## Data for processing

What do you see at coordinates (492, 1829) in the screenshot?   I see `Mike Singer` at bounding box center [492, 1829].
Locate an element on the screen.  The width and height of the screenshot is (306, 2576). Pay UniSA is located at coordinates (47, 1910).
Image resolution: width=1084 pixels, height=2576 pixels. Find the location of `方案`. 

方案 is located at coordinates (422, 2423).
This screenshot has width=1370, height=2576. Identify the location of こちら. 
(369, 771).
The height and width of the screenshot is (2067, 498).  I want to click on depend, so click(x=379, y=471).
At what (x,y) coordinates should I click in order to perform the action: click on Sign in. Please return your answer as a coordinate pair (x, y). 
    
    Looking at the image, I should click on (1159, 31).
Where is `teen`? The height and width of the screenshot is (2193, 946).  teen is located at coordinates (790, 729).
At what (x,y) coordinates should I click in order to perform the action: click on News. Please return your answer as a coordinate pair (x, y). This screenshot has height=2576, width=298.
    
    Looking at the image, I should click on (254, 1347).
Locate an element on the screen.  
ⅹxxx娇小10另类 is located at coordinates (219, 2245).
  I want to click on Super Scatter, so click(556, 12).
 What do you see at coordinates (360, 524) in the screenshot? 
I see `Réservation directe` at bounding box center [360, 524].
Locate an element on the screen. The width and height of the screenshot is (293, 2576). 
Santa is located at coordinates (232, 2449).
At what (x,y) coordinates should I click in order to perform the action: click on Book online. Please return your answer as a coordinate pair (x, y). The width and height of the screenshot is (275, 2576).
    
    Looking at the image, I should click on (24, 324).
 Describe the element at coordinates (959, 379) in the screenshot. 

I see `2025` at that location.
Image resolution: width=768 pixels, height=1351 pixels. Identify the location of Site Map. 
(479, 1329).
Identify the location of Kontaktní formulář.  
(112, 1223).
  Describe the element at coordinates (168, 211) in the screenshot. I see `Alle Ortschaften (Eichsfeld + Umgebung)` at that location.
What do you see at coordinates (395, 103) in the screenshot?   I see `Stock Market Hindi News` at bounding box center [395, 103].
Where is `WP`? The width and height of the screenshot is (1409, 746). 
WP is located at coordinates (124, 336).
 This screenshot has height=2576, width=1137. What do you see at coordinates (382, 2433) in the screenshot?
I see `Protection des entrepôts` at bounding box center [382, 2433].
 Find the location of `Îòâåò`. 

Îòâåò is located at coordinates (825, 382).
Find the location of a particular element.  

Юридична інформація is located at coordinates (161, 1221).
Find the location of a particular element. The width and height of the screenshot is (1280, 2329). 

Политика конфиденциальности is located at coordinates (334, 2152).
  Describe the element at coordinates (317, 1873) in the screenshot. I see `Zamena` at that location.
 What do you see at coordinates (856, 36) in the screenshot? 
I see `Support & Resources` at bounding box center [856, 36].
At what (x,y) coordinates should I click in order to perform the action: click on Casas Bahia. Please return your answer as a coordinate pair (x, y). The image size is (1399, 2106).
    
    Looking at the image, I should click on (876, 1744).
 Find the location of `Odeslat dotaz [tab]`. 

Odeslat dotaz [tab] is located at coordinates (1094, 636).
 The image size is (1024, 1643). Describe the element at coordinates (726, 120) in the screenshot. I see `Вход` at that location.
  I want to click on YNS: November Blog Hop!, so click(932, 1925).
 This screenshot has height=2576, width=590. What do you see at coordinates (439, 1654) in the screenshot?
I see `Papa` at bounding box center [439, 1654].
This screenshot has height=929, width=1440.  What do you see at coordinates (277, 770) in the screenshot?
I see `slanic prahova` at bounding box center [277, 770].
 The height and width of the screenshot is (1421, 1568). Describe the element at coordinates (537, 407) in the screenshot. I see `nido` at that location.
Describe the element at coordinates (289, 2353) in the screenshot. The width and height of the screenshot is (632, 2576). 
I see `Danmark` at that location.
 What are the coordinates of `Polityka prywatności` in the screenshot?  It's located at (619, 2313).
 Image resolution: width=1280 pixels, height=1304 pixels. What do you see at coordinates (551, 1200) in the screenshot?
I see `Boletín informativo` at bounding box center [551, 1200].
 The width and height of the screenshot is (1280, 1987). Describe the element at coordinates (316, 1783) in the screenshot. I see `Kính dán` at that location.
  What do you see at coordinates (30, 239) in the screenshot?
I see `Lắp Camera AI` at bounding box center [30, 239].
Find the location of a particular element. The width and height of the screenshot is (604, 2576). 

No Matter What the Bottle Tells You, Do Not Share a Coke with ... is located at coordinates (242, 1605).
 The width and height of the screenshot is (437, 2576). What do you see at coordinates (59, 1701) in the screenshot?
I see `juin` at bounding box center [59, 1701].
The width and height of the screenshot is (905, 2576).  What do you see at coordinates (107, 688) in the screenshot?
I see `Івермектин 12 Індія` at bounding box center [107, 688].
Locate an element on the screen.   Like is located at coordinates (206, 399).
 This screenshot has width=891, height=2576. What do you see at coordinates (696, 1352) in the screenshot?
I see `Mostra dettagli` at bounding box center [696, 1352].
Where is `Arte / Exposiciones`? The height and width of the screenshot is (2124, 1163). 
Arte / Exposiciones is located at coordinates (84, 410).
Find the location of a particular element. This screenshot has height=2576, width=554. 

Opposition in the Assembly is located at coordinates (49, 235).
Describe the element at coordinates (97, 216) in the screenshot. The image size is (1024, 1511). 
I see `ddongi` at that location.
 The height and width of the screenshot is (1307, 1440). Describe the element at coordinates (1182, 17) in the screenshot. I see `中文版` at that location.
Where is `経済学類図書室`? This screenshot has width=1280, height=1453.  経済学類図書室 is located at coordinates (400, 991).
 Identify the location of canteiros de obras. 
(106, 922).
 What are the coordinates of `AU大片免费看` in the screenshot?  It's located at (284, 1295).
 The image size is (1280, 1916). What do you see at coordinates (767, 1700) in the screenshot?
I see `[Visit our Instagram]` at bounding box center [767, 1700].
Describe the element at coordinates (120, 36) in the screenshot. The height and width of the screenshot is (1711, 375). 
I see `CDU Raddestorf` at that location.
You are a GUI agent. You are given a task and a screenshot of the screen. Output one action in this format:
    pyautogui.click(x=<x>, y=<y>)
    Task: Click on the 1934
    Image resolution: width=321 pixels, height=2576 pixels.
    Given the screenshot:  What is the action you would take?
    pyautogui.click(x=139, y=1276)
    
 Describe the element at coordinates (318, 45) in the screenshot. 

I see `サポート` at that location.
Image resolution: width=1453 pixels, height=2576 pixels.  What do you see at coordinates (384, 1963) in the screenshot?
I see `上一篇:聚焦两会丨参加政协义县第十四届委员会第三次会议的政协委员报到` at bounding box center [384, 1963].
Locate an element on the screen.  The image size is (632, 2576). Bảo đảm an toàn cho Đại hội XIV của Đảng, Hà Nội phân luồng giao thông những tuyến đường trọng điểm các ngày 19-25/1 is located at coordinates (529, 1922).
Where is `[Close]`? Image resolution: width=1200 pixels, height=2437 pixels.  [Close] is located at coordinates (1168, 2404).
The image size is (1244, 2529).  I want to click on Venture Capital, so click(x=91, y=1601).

## Activity
The first line of the data, the line with "The height and width of the screenshot is (2067, 498).", and all lines in between are to be copied exactly. Leave out everything else.

## Task result
What do you see at coordinates (492, 1829) in the screenshot?   I see `Mike Singer` at bounding box center [492, 1829].
Locate an element on the screen.  The width and height of the screenshot is (306, 2576). Pay UniSA is located at coordinates (47, 1910).
Image resolution: width=1084 pixels, height=2576 pixels. Find the location of `方案`. 

方案 is located at coordinates (422, 2423).
This screenshot has width=1370, height=2576. Identify the location of こちら. 
(369, 771).
The height and width of the screenshot is (2067, 498).  I want to click on depend, so click(x=379, y=471).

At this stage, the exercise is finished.